- Exercise materials:

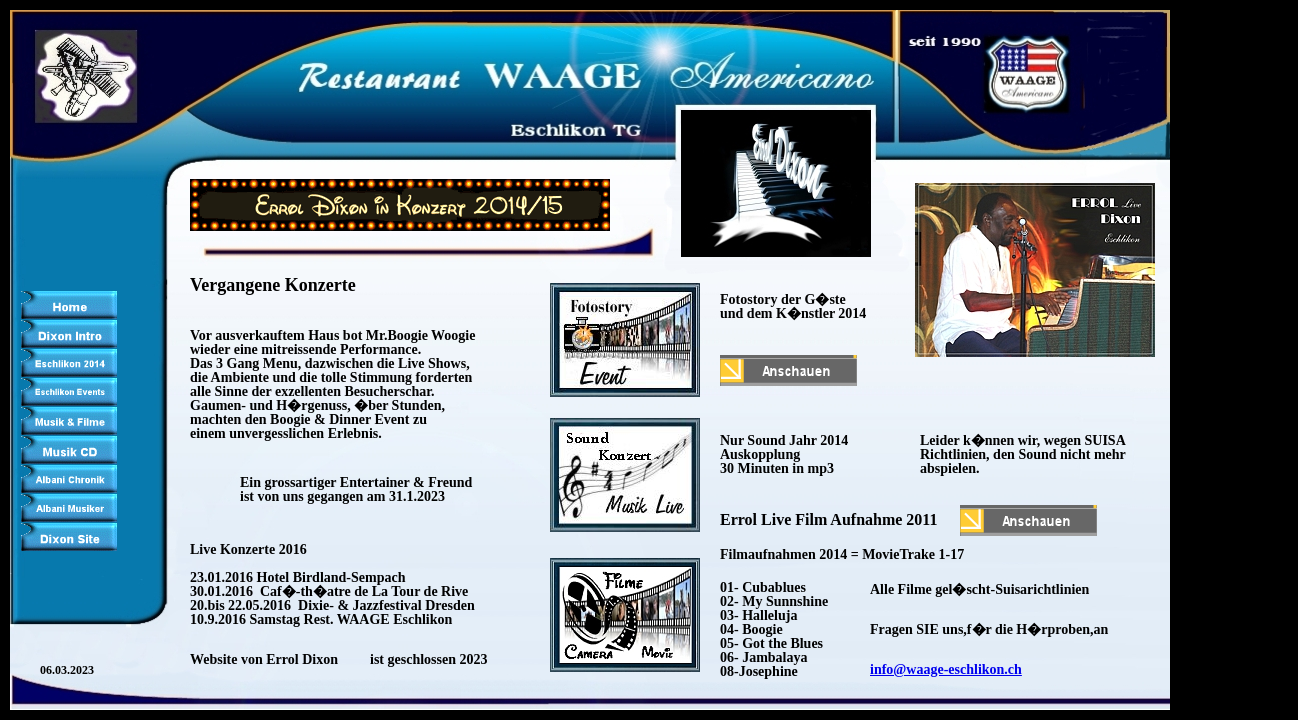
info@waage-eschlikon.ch (946, 669)
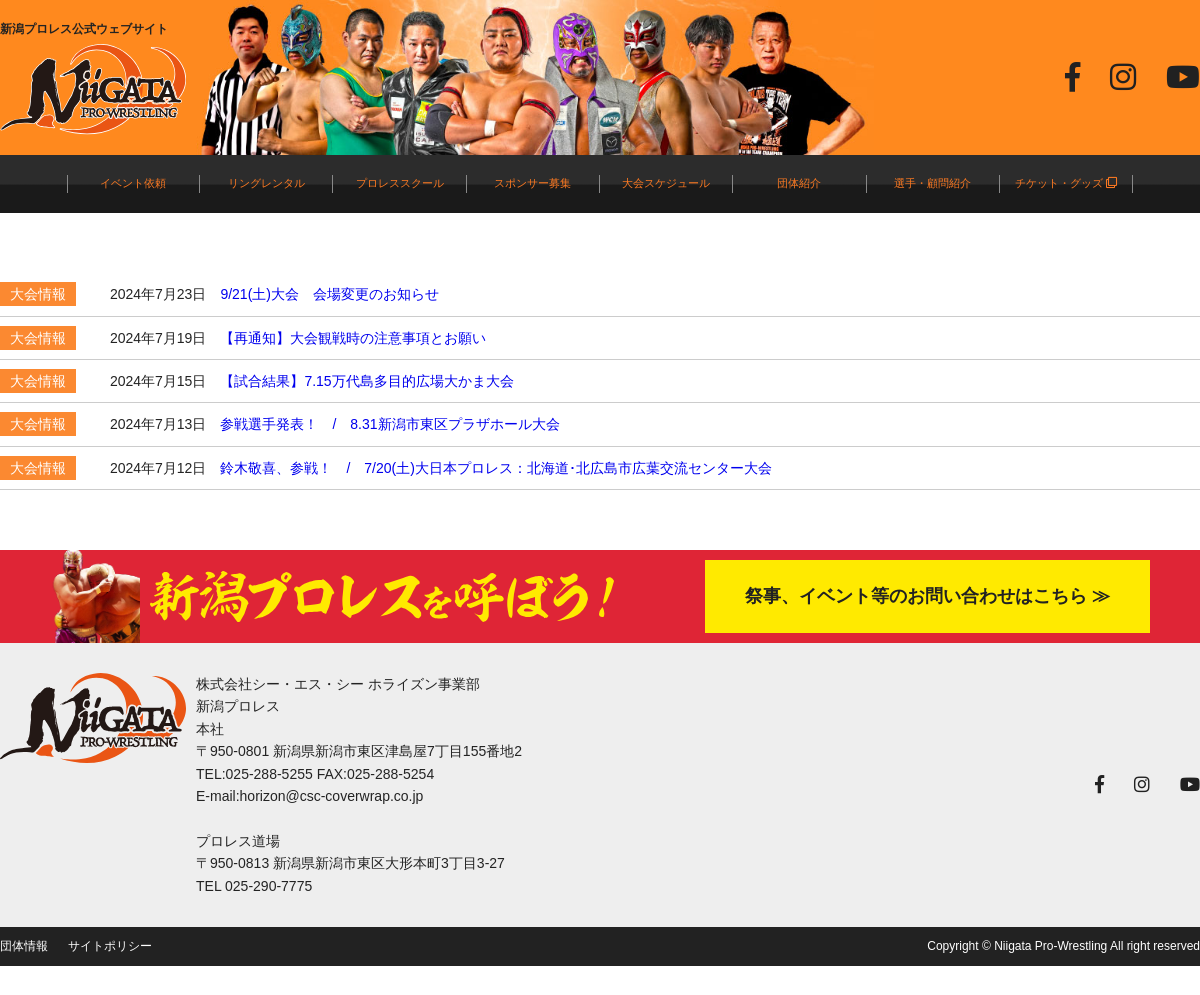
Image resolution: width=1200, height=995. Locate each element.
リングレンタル (266, 183)
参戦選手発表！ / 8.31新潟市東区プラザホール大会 (389, 424)
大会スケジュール (666, 183)
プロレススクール (400, 183)
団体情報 (24, 946)
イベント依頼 (133, 183)
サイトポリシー (110, 946)
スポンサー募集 (532, 183)
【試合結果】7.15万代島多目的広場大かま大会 (366, 381)
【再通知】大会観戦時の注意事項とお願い (353, 338)
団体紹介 (799, 183)
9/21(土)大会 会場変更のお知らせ (329, 294)
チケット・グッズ (1066, 183)
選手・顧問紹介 (932, 183)
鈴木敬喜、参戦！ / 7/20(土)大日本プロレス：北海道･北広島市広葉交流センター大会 (495, 468)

- Work instructions: Using the material above, print word for word the lines from the one holding "団体紹介 (799, 183)" through the last line.

- Response below:
団体紹介 (799, 183)
9/21(土)大会 会場変更のお知らせ (329, 294)
チケット・グッズ (1066, 183)
選手・顧問紹介 (932, 183)
鈴木敬喜、参戦！ / 7/20(土)大日本プロレス：北海道･北広島市広葉交流センター大会 (495, 468)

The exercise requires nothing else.